バイデン氏はデラウェア州ウィルミントンで演説し、「われわれは今、行動しなければならない」と呼び掛けた。その上で、来月の上下両院合同会議で第2弾のより広範な経済回復プランを公表すると述べた。政権移行チームによれば、同プランにはインフラや気候変動対策など一段と長期的な開発目標向けの資金が含まれる。
bloomberg(2021/1/15)より
- 直接給付金を昨年12月承認の600ドルから計2000ドルに増額
- 失業保険給付、9月まで400ドル上乗せ
- 州・地方自治体への支援金3500億ドル
- 最低賃金の時給15ドルへの引き上げ
- 学校再開支援1300億ドル
- ワクチン・コロナ検査などに1600億ドル
- 賃貸・小規模家主支援300億ドル
- 保育サービス業者に250億ドル
- 食料支援拡充
- 子育て税控除拡充
- 傷病・家族休暇拡充
バイデン氏が米経済復興の柱とする「バイデノミクス」では、環境インフラや製造業への投資、社会保障の拡充などで、10年間の歳出規模が11兆ドルに上ると試算され、増税でまかなっても、財政赤字は5兆ドル以上、膨らむ恐れがあります。

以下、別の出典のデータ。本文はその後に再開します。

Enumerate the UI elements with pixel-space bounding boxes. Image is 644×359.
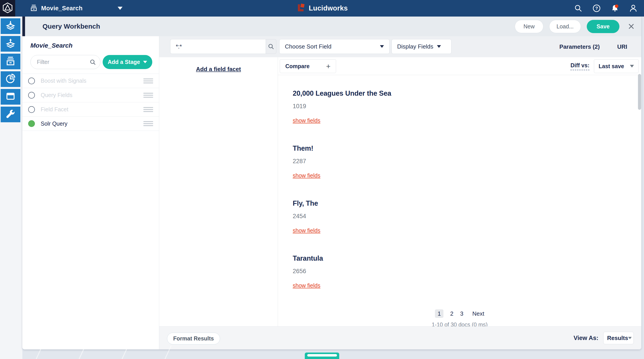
user-account-icon[interactable] <box>629 4 637 12</box>
result-item: 20,000 Leagues Under the Sea 1019 show f… <box>293 90 641 124</box>
results-list: 20,000 Leagues Under the Sea 1019 show f… <box>278 75 641 289</box>
view-as-caret-down-icon <box>628 337 632 339</box>
pipeline-collection-title: Movie_Search <box>30 42 159 49</box>
result-item: Tarantula 2656 show fields <box>293 254 641 289</box>
format-results-button[interactable]: Format Results <box>167 332 220 344</box>
stage-toggle-dot-active[interactable] <box>28 120 35 127</box>
diff-vs-select[interactable]: Last save <box>594 59 639 73</box>
add-field-facet-link[interactable]: Add a field facet <box>196 66 241 72</box>
stage-row-solr-query[interactable]: Solr Query <box>22 116 159 131</box>
results-summary: 1-10 of 30 docs (0 ms) <box>278 322 641 326</box>
query-search-group <box>170 39 276 54</box>
results-footer-bar: Format Results View As: Results <box>159 326 641 350</box>
lucidworks-logo-icon <box>296 3 306 14</box>
lucidworks-brand: Lucidworks <box>296 0 348 16</box>
parameters-link[interactable]: Parameters (2) <box>560 43 600 50</box>
compare-button[interactable]: Compare + <box>280 59 336 73</box>
header-actions: New Load... Save <box>515 16 635 36</box>
result-title: Them! <box>293 144 641 152</box>
page-button-3[interactable]: 3 <box>460 310 463 317</box>
drag-handle-icon[interactable] <box>143 106 153 113</box>
save-button[interactable]: Save <box>587 20 620 33</box>
help-icon[interactable]: ? <box>592 4 600 12</box>
results-column: Compare + Diff vs: Last save <box>278 57 641 326</box>
rail-system-button[interactable] <box>1 107 20 122</box>
page-title: Query Workbench <box>42 16 100 36</box>
stage-list: Boost with Signals Query Fields Field Fa… <box>22 74 159 131</box>
workbench-header: Query Workbench New Load... Save <box>22 16 641 36</box>
pipeline-controls: Add a Stage <box>30 55 152 69</box>
rail-analytics-button[interactable] <box>1 71 20 87</box>
rail-app-insights-button[interactable] <box>1 89 20 104</box>
display-fields-caret-down-icon <box>437 45 441 48</box>
collections-icon <box>5 56 16 67</box>
result-id: 2454 <box>293 213 641 220</box>
collection-selector-label: Movie_Search <box>41 5 82 12</box>
view-as-label: View As: <box>574 335 598 342</box>
drag-handle-icon[interactable] <box>143 92 153 99</box>
topbar-actions: ? <box>574 0 637 16</box>
stage-row-boost-with-signals[interactable]: Boost with Signals <box>22 74 159 88</box>
run-query-button[interactable] <box>266 39 276 54</box>
view-as-select[interactable]: Results <box>603 332 634 344</box>
show-fields-link[interactable]: show fields <box>293 117 320 124</box>
result-title: Fly, The <box>293 200 641 208</box>
analytics-pie-icon <box>5 73 16 85</box>
rail-collections-button[interactable] <box>1 54 20 69</box>
show-fields-link[interactable]: show fields <box>293 282 320 289</box>
results-header: Compare + Diff vs: Last save <box>278 57 641 75</box>
result-item: Them! 2287 show fields <box>293 144 641 179</box>
display-fields-select[interactable]: Display Fields <box>392 39 452 54</box>
pipeline-stages-panel: Movie_Search Add a Stage Boost with Sign… <box>22 36 159 350</box>
page-button-1[interactable]: 1 <box>435 309 444 318</box>
next-page-button[interactable]: Next <box>472 310 484 317</box>
stage-row-query-fields[interactable]: Query Fields <box>22 88 159 102</box>
add-stage-caret-down-icon <box>143 61 147 63</box>
bottom-peek-highlight <box>307 354 337 356</box>
query-toolbar-links: Parameters (2) URI <box>560 36 627 57</box>
workbench-main: Choose Sort Field Display Fields Paramet… <box>159 36 641 350</box>
search-icon[interactable] <box>574 4 582 12</box>
drag-handle-icon[interactable] <box>143 120 153 127</box>
stage-filter <box>30 55 100 69</box>
query-search-icon <box>268 43 274 50</box>
compare-plus-icon: + <box>326 62 330 70</box>
stage-toggle-dot[interactable] <box>28 92 35 98</box>
show-fields-link[interactable]: show fields <box>293 172 320 179</box>
uri-link[interactable]: URI <box>617 43 627 50</box>
result-id: 1019 <box>293 103 641 110</box>
pagination: 1 2 3 Next <box>278 309 641 318</box>
new-button[interactable]: New <box>515 20 544 33</box>
notifications-bell-icon[interactable] <box>611 4 619 12</box>
workbench-body: Movie_Search Add a Stage Boost with Sign… <box>22 36 641 350</box>
add-stage-button[interactable]: Add a Stage <box>103 55 152 69</box>
fusion-home-button[interactable] <box>0 0 15 16</box>
page-button-2[interactable]: 2 <box>450 310 453 317</box>
result-item: Fly, The 2454 show fields <box>293 200 641 234</box>
bottom-peek-element[interactable] <box>305 352 339 359</box>
result-title: 20,000 Leagues Under the Sea <box>293 90 641 98</box>
header-accent-bar <box>22 16 25 36</box>
result-id: 2656 <box>293 268 641 275</box>
rail-query-pipelines-button[interactable] <box>1 36 20 52</box>
query-input[interactable] <box>170 39 266 54</box>
load-button[interactable]: Load... <box>549 20 581 33</box>
query-workbench-window: Query Workbench New Load... Save Movie_S… <box>22 16 641 350</box>
result-id: 2287 <box>293 158 641 165</box>
collection-icon <box>30 4 38 12</box>
close-icon[interactable] <box>628 22 635 30</box>
collection-selector[interactable]: Movie_Search <box>30 0 128 16</box>
show-fields-link[interactable]: show fields <box>293 227 320 234</box>
drag-handle-icon[interactable] <box>143 77 153 84</box>
query-pipelines-icon <box>5 38 16 50</box>
diff-caret-down-icon <box>630 65 634 68</box>
diff-vs-label: Diff vs: <box>570 62 590 70</box>
vertical-scrollbar-thumb[interactable] <box>638 74 641 110</box>
stage-toggle-dot[interactable] <box>28 78 35 84</box>
stage-toggle-dot[interactable] <box>28 106 35 113</box>
stage-row-field-facet[interactable]: Field Facet <box>22 102 159 116</box>
rail-index-pipelines-button[interactable] <box>1 18 20 34</box>
sort-field-select[interactable]: Choose Sort Field <box>279 39 390 54</box>
view-as-control: View As: Results <box>574 332 634 344</box>
svg-text:?: ? <box>595 6 598 11</box>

懸念されるのは、金利上昇です。しかし、財務長官に指名されたイエレン氏は、FRBの前議長でもあり、財政・金融政策の一体化による「高圧経済政策」への期待は高いと言われています。米国や日本の市場関係者の間では、巨額経済対策などを背景に「バイデントレード」が当面続くとの強気の見方が強く、「21年もS&P500指数は2ケタの上昇率に達するだろう」(米インベスコのクリスティーナ・フーパー氏)という声もあります。
世界恐慌再来の恐れ
大型経済対策によるバブル懸念は尽きないですが、「世界恐慌の再来になるのではないか」という記事が気になりました。
世界恐慌とは、1929年10月24日「暗黒の木曜日」以降のNY株価の暴落を呼びます。株価は「暗黒の木曜日」からの1週間でピークの約半分まで下がり、S&P500は3年間で約86%下落しました。その後、直前に付けたピークを塗り替えるまでに25年(1954年)かかりました。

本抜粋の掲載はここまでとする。